** Exercise description **
The answer must be every line of the records below that holds the word "their".

** Material provided **
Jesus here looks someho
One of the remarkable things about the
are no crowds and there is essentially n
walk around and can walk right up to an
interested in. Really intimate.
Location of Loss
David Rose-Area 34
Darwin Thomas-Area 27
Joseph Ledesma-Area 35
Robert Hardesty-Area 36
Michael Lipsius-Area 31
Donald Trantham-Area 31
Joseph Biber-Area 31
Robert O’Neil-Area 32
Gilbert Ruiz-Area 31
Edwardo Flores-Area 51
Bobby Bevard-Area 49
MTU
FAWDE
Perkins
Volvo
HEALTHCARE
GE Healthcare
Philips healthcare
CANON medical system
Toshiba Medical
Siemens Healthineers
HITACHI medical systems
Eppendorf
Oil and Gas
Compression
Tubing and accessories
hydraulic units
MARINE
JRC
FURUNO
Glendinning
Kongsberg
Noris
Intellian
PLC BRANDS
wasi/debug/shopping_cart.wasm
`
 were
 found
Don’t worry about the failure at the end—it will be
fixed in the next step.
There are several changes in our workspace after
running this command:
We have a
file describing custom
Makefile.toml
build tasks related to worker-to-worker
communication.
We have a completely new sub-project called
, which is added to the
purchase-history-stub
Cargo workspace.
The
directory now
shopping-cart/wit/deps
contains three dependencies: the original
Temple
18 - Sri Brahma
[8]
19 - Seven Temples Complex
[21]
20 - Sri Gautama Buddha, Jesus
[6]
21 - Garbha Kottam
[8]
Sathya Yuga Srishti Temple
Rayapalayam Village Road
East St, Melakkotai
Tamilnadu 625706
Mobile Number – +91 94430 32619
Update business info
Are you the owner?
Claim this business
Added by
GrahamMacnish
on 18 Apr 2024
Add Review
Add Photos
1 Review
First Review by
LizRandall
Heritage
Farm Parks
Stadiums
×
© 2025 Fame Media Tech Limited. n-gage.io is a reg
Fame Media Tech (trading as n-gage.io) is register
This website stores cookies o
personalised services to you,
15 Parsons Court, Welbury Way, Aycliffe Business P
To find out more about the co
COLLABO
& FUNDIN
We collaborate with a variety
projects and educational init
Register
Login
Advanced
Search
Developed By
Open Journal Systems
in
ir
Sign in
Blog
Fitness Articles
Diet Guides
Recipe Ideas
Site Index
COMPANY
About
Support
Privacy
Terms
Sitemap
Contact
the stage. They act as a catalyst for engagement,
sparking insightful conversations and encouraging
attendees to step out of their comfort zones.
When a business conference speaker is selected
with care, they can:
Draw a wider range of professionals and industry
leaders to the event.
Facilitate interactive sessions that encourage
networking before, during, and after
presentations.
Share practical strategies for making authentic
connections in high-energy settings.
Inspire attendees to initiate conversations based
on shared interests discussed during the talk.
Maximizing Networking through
==
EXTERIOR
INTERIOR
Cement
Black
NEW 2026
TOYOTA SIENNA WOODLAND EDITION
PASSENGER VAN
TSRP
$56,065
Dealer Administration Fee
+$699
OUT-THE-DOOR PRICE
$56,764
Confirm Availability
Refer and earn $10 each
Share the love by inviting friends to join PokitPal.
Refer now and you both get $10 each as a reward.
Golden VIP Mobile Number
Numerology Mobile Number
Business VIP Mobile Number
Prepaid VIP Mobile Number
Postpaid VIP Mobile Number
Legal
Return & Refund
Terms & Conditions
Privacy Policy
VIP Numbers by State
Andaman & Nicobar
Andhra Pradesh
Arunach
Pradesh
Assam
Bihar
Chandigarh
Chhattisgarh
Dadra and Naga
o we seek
--
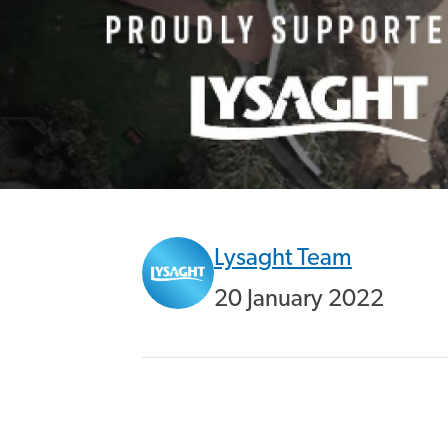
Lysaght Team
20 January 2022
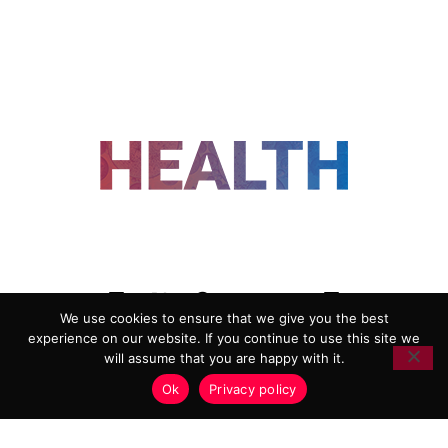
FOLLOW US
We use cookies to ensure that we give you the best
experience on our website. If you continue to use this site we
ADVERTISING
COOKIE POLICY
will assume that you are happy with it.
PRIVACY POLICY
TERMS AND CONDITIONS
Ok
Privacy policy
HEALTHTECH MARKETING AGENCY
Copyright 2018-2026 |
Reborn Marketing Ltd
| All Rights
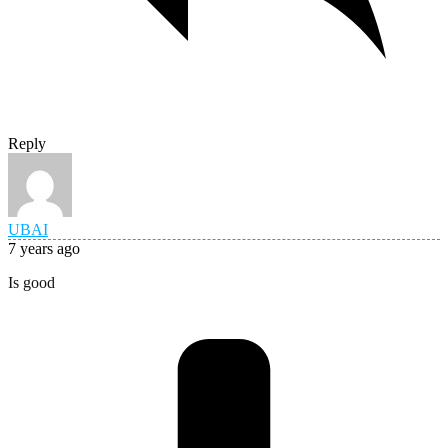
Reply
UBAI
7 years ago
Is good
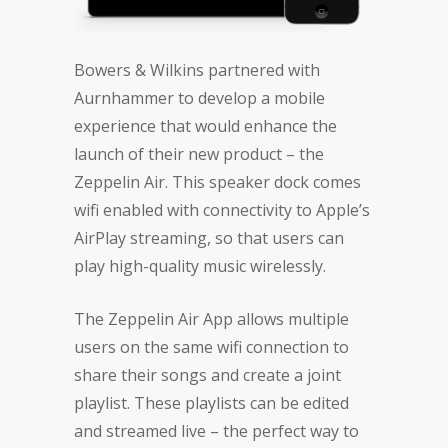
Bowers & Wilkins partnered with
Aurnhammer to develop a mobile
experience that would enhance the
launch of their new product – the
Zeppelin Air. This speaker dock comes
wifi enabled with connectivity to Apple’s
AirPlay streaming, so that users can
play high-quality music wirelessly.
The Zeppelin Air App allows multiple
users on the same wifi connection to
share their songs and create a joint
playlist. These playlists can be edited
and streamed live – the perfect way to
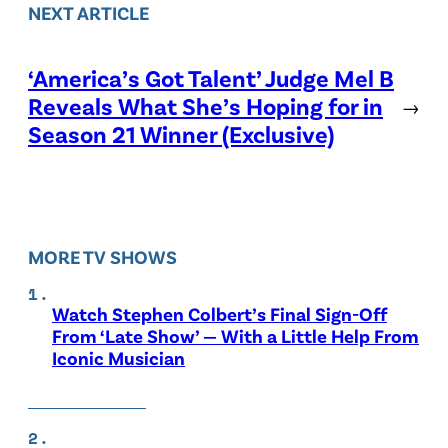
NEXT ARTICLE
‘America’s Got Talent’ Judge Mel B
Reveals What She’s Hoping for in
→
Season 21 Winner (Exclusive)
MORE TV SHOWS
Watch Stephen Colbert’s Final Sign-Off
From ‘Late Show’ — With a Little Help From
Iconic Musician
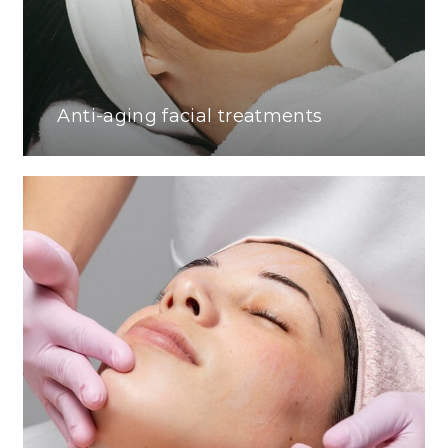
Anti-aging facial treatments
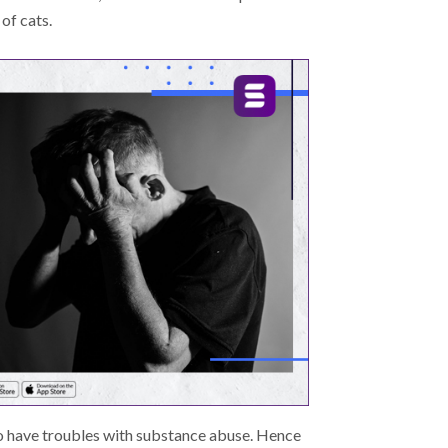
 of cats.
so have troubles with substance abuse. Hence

** Response **
attendees to step out of their comfort zones.
launch of their new product – the
share their songs and create a joint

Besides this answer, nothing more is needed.